PROBLEM REQUIREMENTS -
Reproduce the records exactly through the line with "SUP-Verleih (359, 2414)".

★ ★ ★ ★ ★ ★ ★

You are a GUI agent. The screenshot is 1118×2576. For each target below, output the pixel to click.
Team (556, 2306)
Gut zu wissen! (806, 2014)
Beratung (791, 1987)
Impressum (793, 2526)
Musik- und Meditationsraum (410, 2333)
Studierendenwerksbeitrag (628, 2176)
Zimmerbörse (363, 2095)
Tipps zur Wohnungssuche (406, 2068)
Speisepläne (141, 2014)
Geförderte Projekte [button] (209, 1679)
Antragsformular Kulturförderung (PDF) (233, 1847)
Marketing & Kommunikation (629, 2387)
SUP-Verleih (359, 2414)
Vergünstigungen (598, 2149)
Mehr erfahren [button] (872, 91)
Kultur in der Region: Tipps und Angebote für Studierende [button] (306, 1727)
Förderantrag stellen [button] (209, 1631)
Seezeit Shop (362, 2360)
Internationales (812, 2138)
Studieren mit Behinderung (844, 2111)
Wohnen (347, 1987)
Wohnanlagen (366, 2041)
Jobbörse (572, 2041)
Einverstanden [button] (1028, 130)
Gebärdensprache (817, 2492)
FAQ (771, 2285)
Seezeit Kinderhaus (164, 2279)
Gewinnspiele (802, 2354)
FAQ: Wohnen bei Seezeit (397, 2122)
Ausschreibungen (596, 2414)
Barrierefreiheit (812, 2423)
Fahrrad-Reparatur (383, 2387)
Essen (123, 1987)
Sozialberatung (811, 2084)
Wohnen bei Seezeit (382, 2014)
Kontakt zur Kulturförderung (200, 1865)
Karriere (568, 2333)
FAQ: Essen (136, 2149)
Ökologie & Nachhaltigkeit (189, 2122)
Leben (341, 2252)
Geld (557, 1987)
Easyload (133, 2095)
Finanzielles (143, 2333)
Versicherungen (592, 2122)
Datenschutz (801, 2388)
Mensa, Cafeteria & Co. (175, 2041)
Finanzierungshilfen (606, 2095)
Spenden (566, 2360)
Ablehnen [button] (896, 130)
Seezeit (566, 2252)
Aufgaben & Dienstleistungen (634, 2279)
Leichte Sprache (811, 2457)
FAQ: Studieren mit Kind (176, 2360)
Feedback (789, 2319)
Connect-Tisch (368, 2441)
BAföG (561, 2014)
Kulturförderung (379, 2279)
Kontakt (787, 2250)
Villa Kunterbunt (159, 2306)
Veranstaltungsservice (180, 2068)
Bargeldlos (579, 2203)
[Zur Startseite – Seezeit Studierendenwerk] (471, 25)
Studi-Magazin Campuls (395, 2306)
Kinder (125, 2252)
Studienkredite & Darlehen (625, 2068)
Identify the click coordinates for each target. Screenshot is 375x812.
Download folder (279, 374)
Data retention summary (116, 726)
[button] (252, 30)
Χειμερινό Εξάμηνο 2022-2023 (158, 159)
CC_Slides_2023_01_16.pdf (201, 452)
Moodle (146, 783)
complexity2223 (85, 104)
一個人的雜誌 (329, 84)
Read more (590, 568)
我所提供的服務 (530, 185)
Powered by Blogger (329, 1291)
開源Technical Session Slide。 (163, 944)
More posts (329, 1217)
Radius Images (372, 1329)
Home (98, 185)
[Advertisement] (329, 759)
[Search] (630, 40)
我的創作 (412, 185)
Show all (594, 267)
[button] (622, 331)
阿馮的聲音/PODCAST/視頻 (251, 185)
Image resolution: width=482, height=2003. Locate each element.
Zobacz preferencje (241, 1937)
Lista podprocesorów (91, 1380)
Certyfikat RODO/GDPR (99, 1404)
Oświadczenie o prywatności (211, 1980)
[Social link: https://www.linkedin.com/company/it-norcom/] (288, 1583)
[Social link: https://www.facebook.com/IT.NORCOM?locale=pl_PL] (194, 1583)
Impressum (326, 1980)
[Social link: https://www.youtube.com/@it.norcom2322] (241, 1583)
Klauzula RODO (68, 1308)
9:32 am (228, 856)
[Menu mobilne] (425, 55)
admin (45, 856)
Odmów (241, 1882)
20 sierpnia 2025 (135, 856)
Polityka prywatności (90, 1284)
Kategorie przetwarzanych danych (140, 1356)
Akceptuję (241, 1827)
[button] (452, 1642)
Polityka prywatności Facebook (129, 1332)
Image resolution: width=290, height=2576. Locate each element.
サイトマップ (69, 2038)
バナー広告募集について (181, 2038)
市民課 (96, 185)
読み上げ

★ ★ ★ ★ ★ ★ ★

EXERCISE ANSWER -
You are a GUI agent. The screenshot is 1118×2576. For each target below, output the pixel to click.
Team (556, 2306)
Gut zu wissen! (806, 2014)
Beratung (791, 1987)
Impressum (793, 2526)
Musik- und Meditationsraum (410, 2333)
Studierendenwerksbeitrag (628, 2176)
Zimmerbörse (363, 2095)
Tipps zur Wohnungssuche (406, 2068)
Speisepläne (141, 2014)
Geförderte Projekte [button] (209, 1679)
Antragsformular Kulturförderung (PDF) (233, 1847)
Marketing & Kommunikation (629, 2387)
SUP-Verleih (359, 2414)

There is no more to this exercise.